* WORK TO BE COMPLETED: Only the text of the entries below should be returned, exactly as given, without pictures.

* DATA IN THIS EXERCISE:
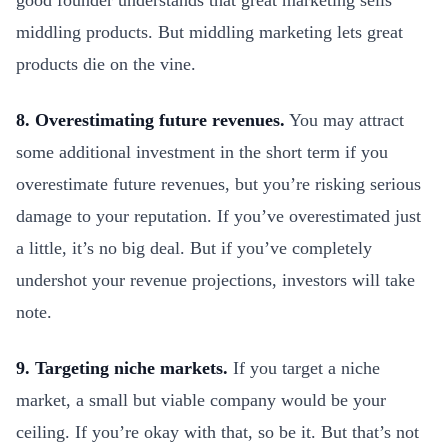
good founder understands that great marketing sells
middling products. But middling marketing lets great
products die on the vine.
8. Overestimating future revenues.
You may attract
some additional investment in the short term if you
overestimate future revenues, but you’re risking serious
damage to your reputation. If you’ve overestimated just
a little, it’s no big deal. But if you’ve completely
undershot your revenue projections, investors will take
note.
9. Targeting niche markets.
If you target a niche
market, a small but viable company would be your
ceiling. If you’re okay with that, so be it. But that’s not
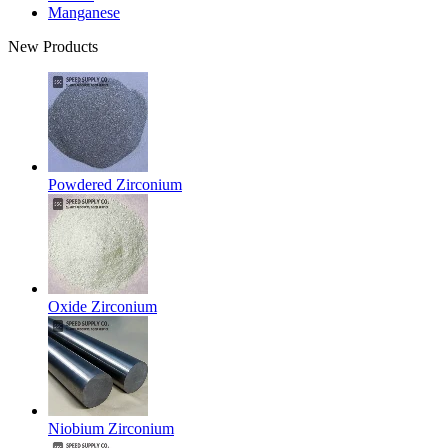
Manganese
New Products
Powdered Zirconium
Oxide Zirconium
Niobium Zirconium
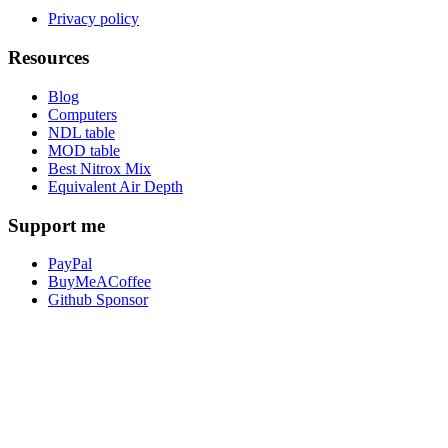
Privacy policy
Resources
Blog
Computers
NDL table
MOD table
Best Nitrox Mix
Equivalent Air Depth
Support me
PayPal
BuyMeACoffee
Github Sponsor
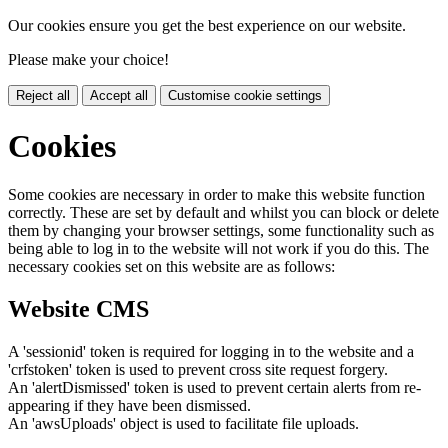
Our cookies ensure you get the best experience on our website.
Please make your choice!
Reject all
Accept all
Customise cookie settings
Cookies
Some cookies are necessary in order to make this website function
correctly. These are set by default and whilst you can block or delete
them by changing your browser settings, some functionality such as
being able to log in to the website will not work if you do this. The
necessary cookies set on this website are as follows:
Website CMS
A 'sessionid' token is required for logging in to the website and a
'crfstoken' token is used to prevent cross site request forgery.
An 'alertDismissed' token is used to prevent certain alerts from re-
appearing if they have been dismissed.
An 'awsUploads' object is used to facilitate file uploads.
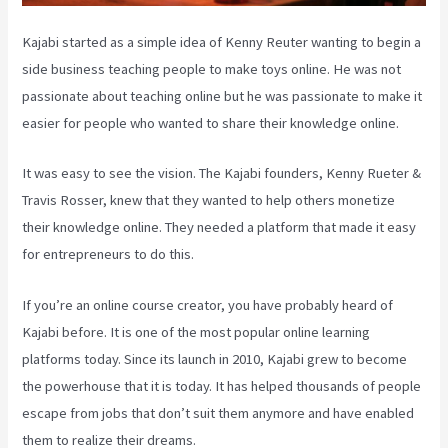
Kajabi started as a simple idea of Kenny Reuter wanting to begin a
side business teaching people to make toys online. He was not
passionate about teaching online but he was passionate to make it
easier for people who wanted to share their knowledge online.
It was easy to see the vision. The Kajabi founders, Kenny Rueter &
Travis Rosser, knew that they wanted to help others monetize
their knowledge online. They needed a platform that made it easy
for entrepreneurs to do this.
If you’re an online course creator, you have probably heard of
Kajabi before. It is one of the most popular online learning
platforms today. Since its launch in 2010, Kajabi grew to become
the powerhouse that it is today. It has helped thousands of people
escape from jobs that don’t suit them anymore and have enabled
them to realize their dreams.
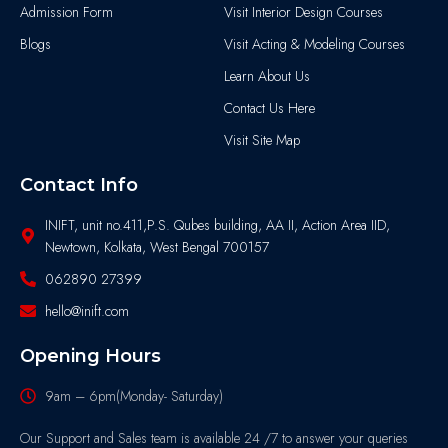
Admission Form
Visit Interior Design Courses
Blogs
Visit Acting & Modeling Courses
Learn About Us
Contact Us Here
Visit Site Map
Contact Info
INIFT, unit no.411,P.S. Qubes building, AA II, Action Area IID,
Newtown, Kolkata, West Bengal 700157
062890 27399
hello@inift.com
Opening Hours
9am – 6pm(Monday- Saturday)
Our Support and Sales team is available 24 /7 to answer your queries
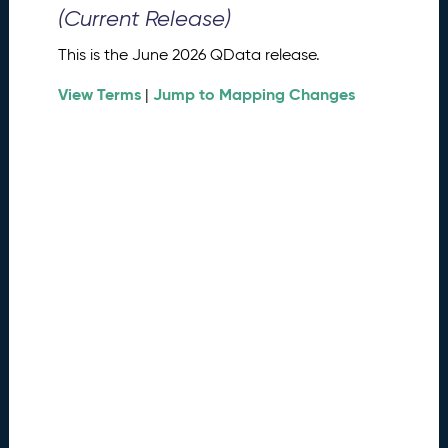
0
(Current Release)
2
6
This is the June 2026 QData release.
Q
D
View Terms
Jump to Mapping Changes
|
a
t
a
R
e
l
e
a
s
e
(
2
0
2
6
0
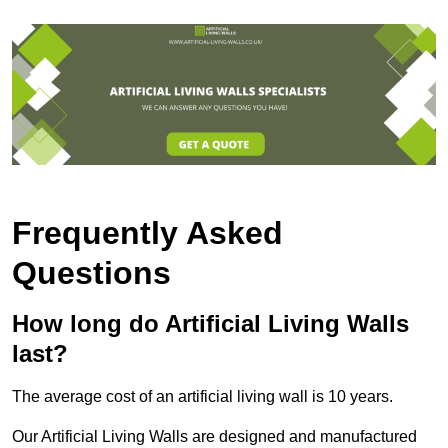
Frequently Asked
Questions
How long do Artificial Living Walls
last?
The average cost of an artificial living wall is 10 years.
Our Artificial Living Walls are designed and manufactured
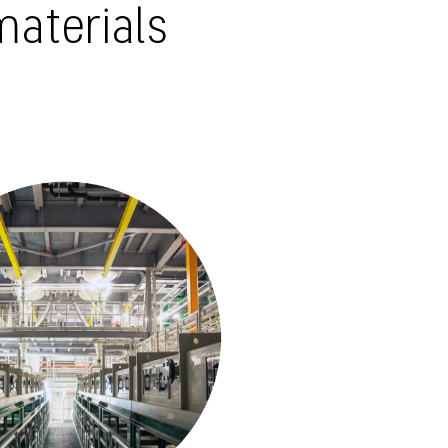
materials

* EXERCISE RESPONSE:
good founder understands that great marketing sells
middling products. But middling marketing lets great
products die on the vine.
8. Overestimating future revenues.
You may attract
some additional investment in the short term if you
overestimate future revenues, but you’re risking serious
damage to your reputation. If you’ve overestimated just
a little, it’s no big deal. But if you’ve completely
undershot your revenue projections, investors will take
note.
9. Targeting niche markets.
If you target a niche
market, a small but viable company would be your
ceiling. If you’re okay with that, so be it. But that’s not
Manganese
New Products
Powdered Zirconium
Oxide Zirconium
Niobium Zirconium
Privacy policy
Resources
Blog
Computers
NDL table
MOD table
Best Nitrox Mix
Equivalent Air Depth
Support me
PayPal
BuyMeACoffee
Github Sponsor
Our cookies ensure you get the best experience on our website.
Please make your choice!
Reject all
Accept all
Customise cookie settings
Cookies
Some cookies are necessary in order to make this website function
correctly. These are set by default and whilst you can block or delete
them by changing your browser settings, some functionality such as
being able to log in to the website will not work if you do this. The
necessary cookies set on this website are as follows:
Website CMS
A 'sessionid' token is required for logging in to the website and a
'crfstoken' token is used to prevent cross site request forgery.
An 'alertDismissed' token is used to prevent certain alerts from re-
appearing if they have been dismissed.
An 'awsUploads' object is used to facilitate file uploads.
Kajabi started as a simple idea of Kenny Reuter wanting to begin a
side business teaching people to make toys online. He was not
passionate about teaching online but he was passionate to make it
easier for people who wanted to share their knowledge online.
It was easy to see the vision. The Kajabi founders, Kenny Rueter &
Travis Rosser, knew that they wanted to help others monetize
their knowledge online. They needed a platform that made it easy
for entrepreneurs to do this.
If you’re an online course creator, you have probably heard of
Kajabi before. It is one of the most popular online learning
platforms today. Since its launch in 2010, Kajabi grew to become
the powerhouse that it is today. It has helped thousands of people
escape from jobs that don’t suit them anymore and have enabled
them to realize their dreams.
Admission Form
Visit Interior Design Courses
Blogs
Visit Acting & Modeling Courses
Learn About Us
Contact Us Here
Visit Site Map
Contact Info
INIFT, unit no.411,P.S. Qubes building, AA II, Action Area IID,
Newtown, Kolkata, West Bengal 700157
062890 27399
hello@inift.com
Opening Hours
9am – 6pm(Monday- Saturday)
Our Support and Sales team is available 24 /7 to answer your queries
0
(Current Release)
2
6
This is the June 2026 QData release.
Q
D
View Terms
Jump to Mapping Changes
|
a
t
a
R
e
l
e
a
s
e
(
2
0
2
6
0
Frequently Asked
Questions
How long do Artificial Living Walls
last?
The average cost of an artificial living wall is 10 years.
Our Artificial Living Walls are designed and manufactured
materials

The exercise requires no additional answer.